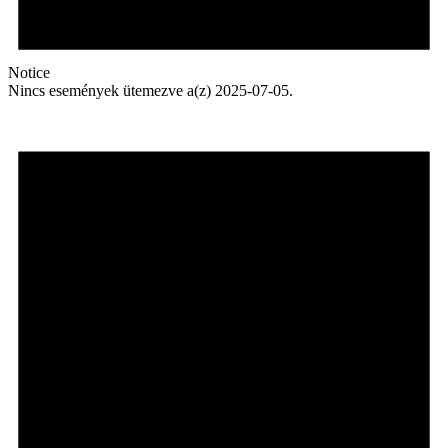
Notice
Nincs események ütemezve a(z) 2025-07-05.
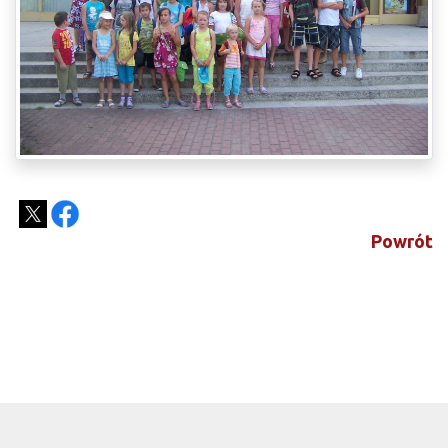
Powrót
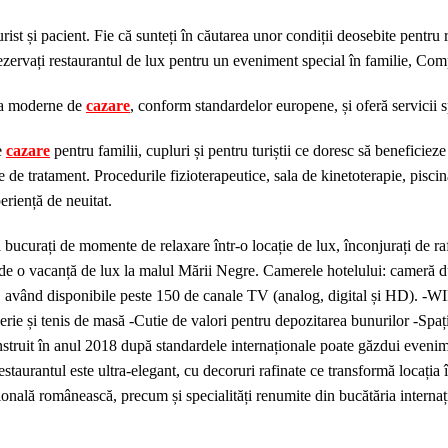
rist și pacient. Fie că sunteți în căutarea unor condiții deosebite pentru
rezervați restaurantul de lux pentru un eveniment special în familie, Com
tra moderne de
cazare
, conform standardelor europene, și oferă servicii 
e
cazare
pentru familii, cupluri și pentru turiștii ce doresc să benefici
 tratament. Procedurile fizioterapeutice, sala de kinetoterapie, piscina 
periență de neuitat.
urați de momente de relaxare într-o locație de lux, înconjurați de rafi
i de o vacanță de lux la malul Mării Negre. Camerele hotelului: cameră 
ED, având disponibile peste 150 de canale TV (analog, digital și HD). -
erie și tenis de masă -Cutie de valori pentru depozitarea bunurilor -Spaț
 în anul 2018 după standardele internaționale poate găzdui eveniment
urantul este ultra-elegant, cu decoruri rafinate ce transformă locația înt
onală românească, precum și specialități renumite din bucătăria internațio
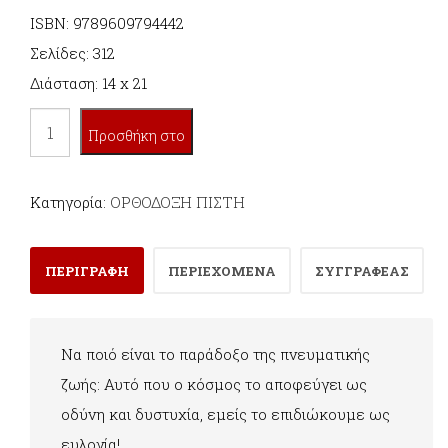
ISBN: 9789609794442
Σελίδες: 312
Διάσταση: 14 x 21
ΜΑΚΑΡΙΣΜΟΙ.
Προσθήκη στο
Η
ΑΠΑΝΤΗΣΗ
καλάθι
Κατηγορία:
ΟΡΘΟΔΟΞΗ ΠΙΣΤΗ
ΣΤΟΝ
ΚΟΣΜΟ
ΠΕΡΙΓΡΑΦΗ
ΠΕΡΙΕΧΟΜΕΝΑ
ΣΥΓΓΡΑΦΕΑΣ
ποσότητα
Να ποιό είναι το παράδοξο της πνευματικής
ζωής: Αυτό που ο κόσμος το αποφεύγει ως
οδύνη και δυστυχία, εμείς το επιδιώκουμε ως
ευλογία!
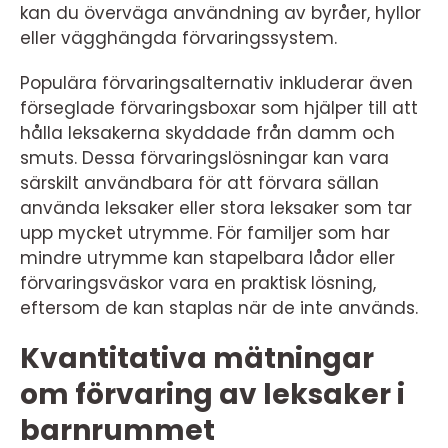
kan du överväga användning av byråer, hyllor
eller vägghängda förvaringssystem.
Populära förvaringsalternativ inkluderar även
förseglade förvaringsboxar som hjälper till att
hålla leksakerna skyddade från damm och
smuts. Dessa förvaringslösningar kan vara
särskilt användbara för att förvara sällan
använda leksaker eller stora leksaker som tar
upp mycket utrymme. För familjer som har
mindre utrymme kan stapelbara lådor eller
förvaringsväskor vara en praktisk lösning,
eftersom de kan staplas när de inte används.
Kvantitativa mätningar
om förvaring av leksaker i
barnrummet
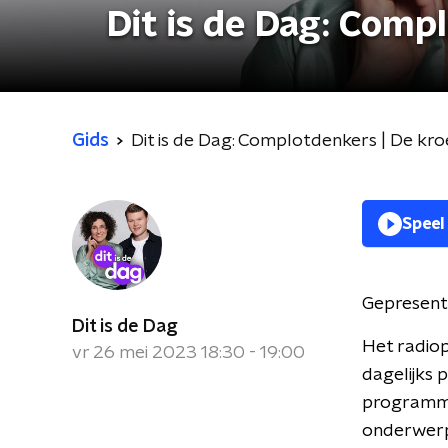
Dit is de Dag: Comp
Gids
Dit is de Dag: Complotdenkers | De kro
Speel
Gepresent
Dit is de Dag
Het radiop
vr 26 mei 2023 18:30 - 19:00
dagelijks 
programma 
onderwerpe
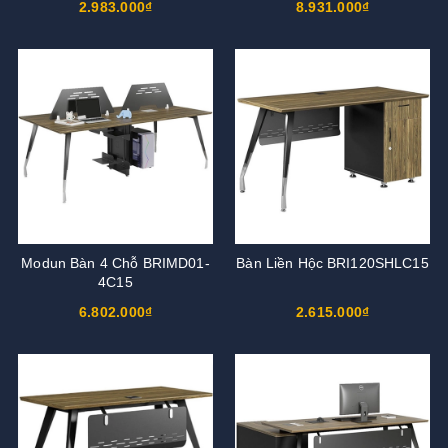
2.983.000₫
8.931.000₫
Modun Bàn 4 Chỗ BRIMD01-
Bàn Liền Hộc BRI120SHLC15
4C15
6.802.000₫
2.615.000₫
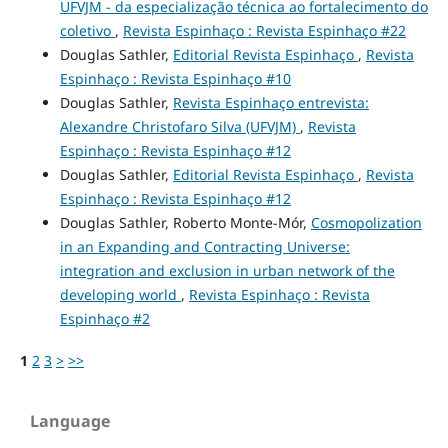
UFVJM - da especialização técnica ao fortalecimento do
coletivo
,
Revista Espinhaço : Revista Espinhaço #22
Douglas Sathler,
Editorial Revista Espinhaço
,
Revista
Espinhaço : Revista Espinhaço #10
Douglas Sathler,
Revista Espinhaço entrevista:
Alexandre Christofaro Silva (UFVJM)
,
Revista
Espinhaço : Revista Espinhaço #12
Douglas Sathler,
Editorial Revista Espinhaço
,
Revista
Espinhaço : Revista Espinhaço #12
Douglas Sathler, Roberto Monte-Mór,
Cosmopolization
in an Expanding and Contracting Universe:
integration and exclusion in urban network of the
developing world
,
Revista Espinhaço : Revista
Espinhaço #2
1
2
3
>
>>
Language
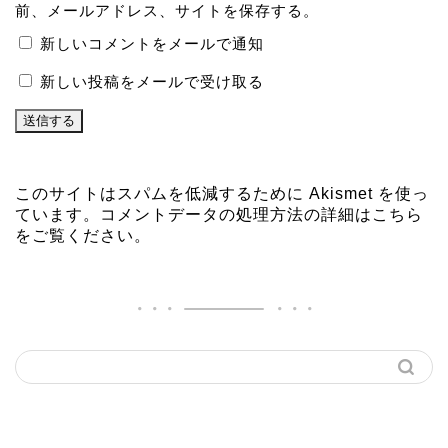
前、メールアドレス、サイトを保存する。
新しいコメントをメールで通知
新しい投稿をメールで受け取る
このサイトはスパムを低減するために Akismet を使っ
ています。
コメントデータの処理方法の詳細はこちら
をご覧ください
。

********************

### [Task statement]
Pictures in the records above should not be copied. Repeat everything else exactly.

### [Response to the task]
Notice
Nincs események ütemezve a(z) 2025-07-05.
Powrót
rist și pacient. Fie că sunteți în căutarea unor condiții deosebite pentru
rezervați restaurantul de lux pentru un eveniment special în familie, Com
tra moderne de
cazare
, conform standardelor europene, și oferă servicii 
e
cazare
pentru familii, cupluri și pentru turiștii ce doresc să benefici
 tratament. Procedurile fizioterapeutice, sala de kinetoterapie, piscina 
periență de neuitat.
urați de momente de relaxare într-o locație de lux, înconjurați de rafi
i de o vacanță de lux la malul Mării Negre. Camerele hotelului: cameră 
ED, având disponibile peste 150 de canale TV (analog, digital și HD). -
erie și tenis de masă -Cutie de valori pentru depozitarea bunurilor -Spaț
 în anul 2018 după standardele internaționale poate găzdui eveniment
urantul este ultra-elegant, cu decoruri rafinate ce transformă locația înt
onală românească, precum și specialități renumite din bucătăria internațio
ISBN: 9789609794442
Σελίδες: 312
Διάσταση: 14 x 21
ΜΑΚΑΡΙΣΜΟΙ.
Προσθήκη στο
Η
ΑΠΑΝΤΗΣΗ
καλάθι
Κατηγορία:
ΟΡΘΟΔΟΞΗ ΠΙΣΤΗ
ΣΤΟΝ
ΚΟΣΜΟ
ΠΕΡΙΓΡΑΦΗ
ΠΕΡΙΕΧΟΜΕΝΑ
ΣΥΓΓΡΑΦΕΑΣ
ποσότητα
Να ποιό είναι το παράδοξο της πνευματικής
ζωής: Αυτό που ο κόσμος το αποφεύγει ως
οδύνη και δυστυχία, εμείς το επιδιώκουμε ως
ευλογία!
kan du överväga användning av byråer, hyllor
eller vägghängda förvaringssystem.
Populära förvaringsalternativ inkluderar även
förseglade förvaringsboxar som hjälper till att
hålla leksakerna skyddade från damm och
smuts. Dessa förvaringslösningar kan vara
särskilt användbara för att förvara sällan
använda leksaker eller stora leksaker som tar
upp mycket utrymme. För familjer som har
mindre utrymme kan stapelbara lådor eller
förvaringsväskor vara en praktisk lösning,
eftersom de kan staplas när de inte används.
Kvantitativa mätningar
om förvaring av leksaker i
barnrummet
Dit is de Dag: Comp
Gids
Dit is de Dag: Complotdenkers | De kro
Speel
Gepresent
Dit is de Dag
Het radiop
vr 26 mei 2023 18:30 - 19:00
dagelijks 
programma 
onderwerpe
2.983.000₫
8.931.000₫
Modun Bàn 4 Chỗ BRIMD01-
Bàn Liền Hộc BRI120SHLC15
4C15
6.802.000₫
2.615.000₫
UFVJM - da especialização técnica ao fortalecimento do
coletivo
,
Revista Espinhaço : Revista Espinhaço #22
Douglas Sathler,
Editorial Revista Espinhaço
,
Revista
Espinhaço : Revista Espinhaço #10
Douglas Sathler,
Revista Espinhaço entrevista:
Alexandre Christofaro Silva (UFVJM)
,
Revista
Espinhaço : Revista Espinhaço #12
Douglas Sathler,
Editorial Revista Espinhaço
,
Revista
Espinhaço : Revista Espinhaço #12
Douglas Sathler, Roberto Monte-Mór,
Cosmopolization
in an Expanding and Contracting Universe:
integration and exclusion in urban network of the
developing world
,
Revista Espinhaço : Revista
Espinhaço #2
1
2
3
>
>>
Language
前、メールアドレス、サイトを保存する。
新しいコメントをメールで通知
新しい投稿をメールで受け取る
このサイトはスパムを低減するために Akismet を使っ
ています。
コメントデータの処理方法の詳細はこちら
をご覧ください
。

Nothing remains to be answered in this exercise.